Osborne has two recommendations. “The biggest mistake a company can make is not setting up the program correctly,” she says. “You need to have an experienced law firm or compliance consultancy help you to achieve the marketing benefits you want without any compliance issues. Then it is up to finance to maintain a line of communication with marketing, which really drives these programs, to ensure they understand that gift cards aren’t just about making customers happy and driving more consumer interactions; there are substantial compliance risks as well.” Osborne says the cost of designing a program with counsel can be less than $10,000.
Grant Thornton’s Sutton predicts an increase in both the pros and cons: the integration of gift-card strategies will boost sales for issuers while also causing more back-office headaches. “I’ve heard of $25 cards that buy $50 in merchandise, and even coupons that are blended into gift cards,” he says. “Just imagine the [accounting] implications.”
Sutton attended the National Retail Federation trade show earlier this year and says the number of technology firms outstripped actual retailers. “Retail is now 90% technology,” he says. “The future is gift cards wedded to mobile apps.”
That may help the bottom line, but also seems likely to make gift cards even more complex to manage.
Russ Banham is a contributing editor of CFO.
Gift-Card Power Plays
Consumers often wish they had more control over how to use gift cards; some retailers wish consumers had less. These days, both parties have options for getting what they want.

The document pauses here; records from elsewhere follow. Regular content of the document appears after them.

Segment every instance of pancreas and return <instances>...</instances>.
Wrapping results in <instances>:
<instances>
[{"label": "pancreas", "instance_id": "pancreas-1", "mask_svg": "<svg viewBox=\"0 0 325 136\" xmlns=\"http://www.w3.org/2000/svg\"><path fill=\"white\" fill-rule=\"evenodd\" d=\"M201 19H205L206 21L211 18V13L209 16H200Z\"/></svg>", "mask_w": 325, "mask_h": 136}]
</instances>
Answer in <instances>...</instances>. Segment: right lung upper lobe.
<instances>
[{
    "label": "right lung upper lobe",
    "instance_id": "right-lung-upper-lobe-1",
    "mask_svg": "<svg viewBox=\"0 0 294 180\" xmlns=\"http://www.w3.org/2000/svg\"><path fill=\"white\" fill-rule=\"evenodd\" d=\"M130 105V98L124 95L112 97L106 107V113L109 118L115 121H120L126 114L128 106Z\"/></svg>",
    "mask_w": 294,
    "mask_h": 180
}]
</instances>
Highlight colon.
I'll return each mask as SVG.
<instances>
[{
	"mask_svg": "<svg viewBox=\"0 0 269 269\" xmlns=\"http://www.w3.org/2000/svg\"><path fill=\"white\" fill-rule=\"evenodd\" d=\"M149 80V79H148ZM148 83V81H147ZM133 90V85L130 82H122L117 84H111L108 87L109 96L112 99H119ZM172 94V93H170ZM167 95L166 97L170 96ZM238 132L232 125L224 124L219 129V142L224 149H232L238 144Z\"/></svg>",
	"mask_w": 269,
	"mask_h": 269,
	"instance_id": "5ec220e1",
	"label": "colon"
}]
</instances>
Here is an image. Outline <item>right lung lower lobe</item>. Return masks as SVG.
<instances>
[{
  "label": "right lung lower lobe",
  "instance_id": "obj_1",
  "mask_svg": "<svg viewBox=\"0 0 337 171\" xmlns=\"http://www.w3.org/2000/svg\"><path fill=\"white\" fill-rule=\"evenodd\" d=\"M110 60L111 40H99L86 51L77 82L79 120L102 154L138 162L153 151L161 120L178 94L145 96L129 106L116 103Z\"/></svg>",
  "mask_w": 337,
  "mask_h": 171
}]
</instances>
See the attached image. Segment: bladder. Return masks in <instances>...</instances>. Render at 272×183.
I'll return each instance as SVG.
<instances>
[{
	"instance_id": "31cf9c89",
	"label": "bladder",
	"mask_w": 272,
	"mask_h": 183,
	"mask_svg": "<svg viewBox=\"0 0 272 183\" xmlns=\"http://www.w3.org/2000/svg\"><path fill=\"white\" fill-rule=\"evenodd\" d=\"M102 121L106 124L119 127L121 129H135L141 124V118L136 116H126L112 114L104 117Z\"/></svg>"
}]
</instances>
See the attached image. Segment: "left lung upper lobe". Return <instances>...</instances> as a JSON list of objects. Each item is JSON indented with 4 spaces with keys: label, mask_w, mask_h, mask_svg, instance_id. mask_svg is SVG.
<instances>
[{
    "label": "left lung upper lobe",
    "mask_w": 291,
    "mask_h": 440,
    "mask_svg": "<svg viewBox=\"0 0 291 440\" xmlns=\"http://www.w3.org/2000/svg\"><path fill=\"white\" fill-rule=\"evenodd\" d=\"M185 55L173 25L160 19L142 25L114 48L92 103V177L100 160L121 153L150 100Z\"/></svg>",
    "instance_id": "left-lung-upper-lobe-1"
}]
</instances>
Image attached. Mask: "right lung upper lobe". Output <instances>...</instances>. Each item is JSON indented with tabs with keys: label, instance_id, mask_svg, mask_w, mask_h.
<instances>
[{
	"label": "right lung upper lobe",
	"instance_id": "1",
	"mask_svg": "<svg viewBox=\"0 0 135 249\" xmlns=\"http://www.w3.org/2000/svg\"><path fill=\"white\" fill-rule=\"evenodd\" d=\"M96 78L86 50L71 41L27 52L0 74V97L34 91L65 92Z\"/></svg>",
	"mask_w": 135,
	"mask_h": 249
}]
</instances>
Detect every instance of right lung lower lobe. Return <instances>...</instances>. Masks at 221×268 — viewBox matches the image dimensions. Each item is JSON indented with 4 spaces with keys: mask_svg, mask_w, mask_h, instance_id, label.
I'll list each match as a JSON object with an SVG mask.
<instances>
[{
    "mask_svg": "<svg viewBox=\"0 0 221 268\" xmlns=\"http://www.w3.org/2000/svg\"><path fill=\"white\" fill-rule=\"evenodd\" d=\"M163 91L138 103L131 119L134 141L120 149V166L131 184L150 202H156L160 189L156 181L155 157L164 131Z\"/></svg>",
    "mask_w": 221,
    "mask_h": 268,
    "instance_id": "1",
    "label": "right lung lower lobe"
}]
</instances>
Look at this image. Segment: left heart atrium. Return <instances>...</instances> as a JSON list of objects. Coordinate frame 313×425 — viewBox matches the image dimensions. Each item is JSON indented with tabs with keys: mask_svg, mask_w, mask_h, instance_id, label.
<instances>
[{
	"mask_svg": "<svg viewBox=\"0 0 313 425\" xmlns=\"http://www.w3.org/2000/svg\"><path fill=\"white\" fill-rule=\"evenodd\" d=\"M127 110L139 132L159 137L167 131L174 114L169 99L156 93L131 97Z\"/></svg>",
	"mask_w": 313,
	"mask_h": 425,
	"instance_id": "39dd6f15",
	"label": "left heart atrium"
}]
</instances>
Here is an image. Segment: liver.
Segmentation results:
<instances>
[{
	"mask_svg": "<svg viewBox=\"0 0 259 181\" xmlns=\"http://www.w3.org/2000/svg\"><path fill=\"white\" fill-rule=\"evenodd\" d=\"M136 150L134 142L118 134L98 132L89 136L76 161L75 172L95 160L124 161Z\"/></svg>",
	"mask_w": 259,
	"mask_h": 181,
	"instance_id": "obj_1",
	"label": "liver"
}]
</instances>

For the consumer who wishes the cards were more like cash, there are a number of new Web-based services, including Swapopolis, Plastic Jungle, and Swapagift, that aim to do just that. “We’re all looking to get across to people that they can turn their unwanted gift cards into wanted gift cards, cash, or donations to their favorite charity, while enabling them to stretch their shopping dollars and buy these gift cards at a discount,” says Swapopolis founder and chief swap officer Sean Snyder.

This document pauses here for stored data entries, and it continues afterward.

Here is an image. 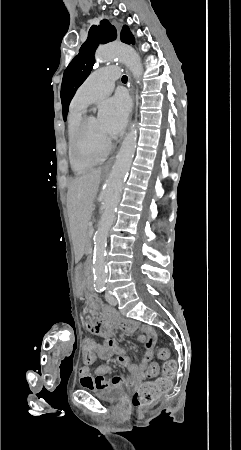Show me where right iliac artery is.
<instances>
[{"label":"right iliac artery","mask_w":241,"mask_h":450,"mask_svg":"<svg viewBox=\"0 0 241 450\" xmlns=\"http://www.w3.org/2000/svg\"><path fill=\"white\" fill-rule=\"evenodd\" d=\"M96 290L97 292H103L105 290V287H97Z\"/></svg>","instance_id":"1"}]
</instances>
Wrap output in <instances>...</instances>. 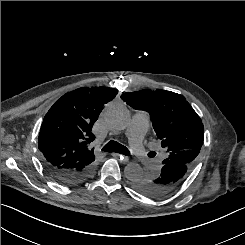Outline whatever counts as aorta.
<instances>
[{
  "instance_id": "1",
  "label": "aorta",
  "mask_w": 245,
  "mask_h": 245,
  "mask_svg": "<svg viewBox=\"0 0 245 245\" xmlns=\"http://www.w3.org/2000/svg\"><path fill=\"white\" fill-rule=\"evenodd\" d=\"M104 119L110 128L122 131L130 123V112L124 105H110L104 111ZM143 173V168L137 163H128L124 168L125 177L132 182L142 177Z\"/></svg>"
}]
</instances>
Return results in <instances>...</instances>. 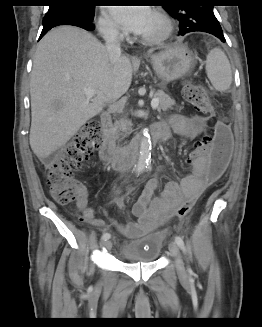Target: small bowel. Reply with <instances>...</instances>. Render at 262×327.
<instances>
[{
	"label": "small bowel",
	"mask_w": 262,
	"mask_h": 327,
	"mask_svg": "<svg viewBox=\"0 0 262 327\" xmlns=\"http://www.w3.org/2000/svg\"><path fill=\"white\" fill-rule=\"evenodd\" d=\"M159 140L167 142L172 134L181 136L186 140H194L200 137L207 128V118L200 115L191 117L183 115L173 116L169 123H159ZM195 162L192 173L183 177L180 181L168 182L161 194L153 198V193L160 187L158 179H151L147 182L139 199L133 206V214L138 218L136 222L126 224L112 220V224L124 235L137 237L144 233L153 231L163 225L177 212L184 200H195L206 188L207 170L209 165L203 153H189L188 159L184 160L185 166H192ZM77 206L81 211V219L94 226L101 227L103 222L94 219V212L89 207L87 196L82 193L77 200Z\"/></svg>",
	"instance_id": "small-bowel-1"
}]
</instances>
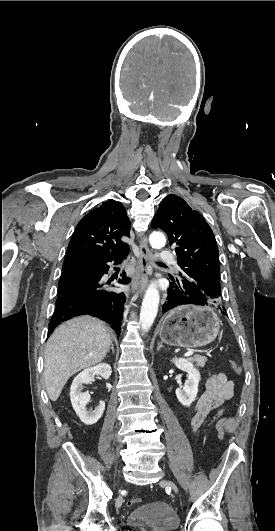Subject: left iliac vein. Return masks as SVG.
Listing matches in <instances>:
<instances>
[{"label": "left iliac vein", "mask_w": 275, "mask_h": 531, "mask_svg": "<svg viewBox=\"0 0 275 531\" xmlns=\"http://www.w3.org/2000/svg\"><path fill=\"white\" fill-rule=\"evenodd\" d=\"M161 483L166 484L167 486H170L174 490V492L176 493L178 492L177 485L173 481L163 479Z\"/></svg>", "instance_id": "4c4485c4"}]
</instances>
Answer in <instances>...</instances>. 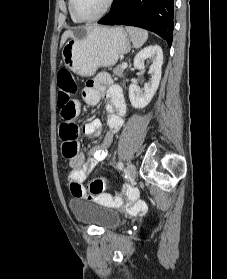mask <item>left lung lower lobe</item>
Listing matches in <instances>:
<instances>
[{
    "label": "left lung lower lobe",
    "instance_id": "left-lung-lower-lobe-1",
    "mask_svg": "<svg viewBox=\"0 0 227 279\" xmlns=\"http://www.w3.org/2000/svg\"><path fill=\"white\" fill-rule=\"evenodd\" d=\"M174 0H114L110 12L98 23L131 25L155 32L172 44Z\"/></svg>",
    "mask_w": 227,
    "mask_h": 279
}]
</instances>
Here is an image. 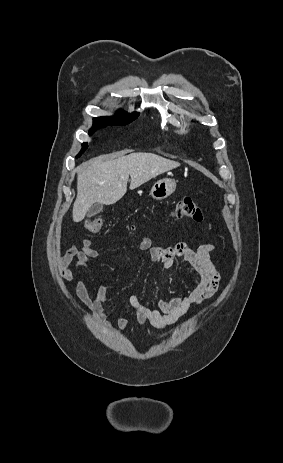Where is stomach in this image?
Returning <instances> with one entry per match:
<instances>
[{
  "label": "stomach",
  "instance_id": "0dacf381",
  "mask_svg": "<svg viewBox=\"0 0 283 463\" xmlns=\"http://www.w3.org/2000/svg\"><path fill=\"white\" fill-rule=\"evenodd\" d=\"M176 189V182L173 179H161L151 188L150 194L155 200H163L169 197Z\"/></svg>",
  "mask_w": 283,
  "mask_h": 463
}]
</instances>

Swapopolis offers plenty of flexibility to gift-card holders. Although it recently phased out an eBay-like auction process, it does allow consumers to swap cards by selling them on the site and using the proceeds to buy another card, or they can sell gift cards outright to another user, directly to Swapopolis, or donate cards to charity.
Meanwhile, merchants long for a little less fungibility. Enter a company called StoreFinancial, which offers shopping centers, malls, and other clients with groups of unaffiliated merchants a way to restrict gift-card redemptions to only that location. The card can be redeemed at any store in a given shopping center, for example, but not at the same store in another center. “You can use it at the Gap in one mall, but not at another Gap down the street,” says StoreFinancial CEO Jeffrey Brown.
Consumers still have plenty of flexibility, the argument goes, because they can use the card at dozens of stores in a given client site. The benefit for the center is what Brown calls “lift” — the ability to bring people into a shopping area through promotional means.
Where this all gets a bit complex is at the back end. StoreFinancial partners with Bank of America, UMB, and Peoples Trust, which issue the cards and take a cut, as do the shopping center and StoreFinancial. “We manage and settle the monies, and provide the accounting and pooling of funds,” says Brown. The company also provides reporting and other back-office support. — R.B.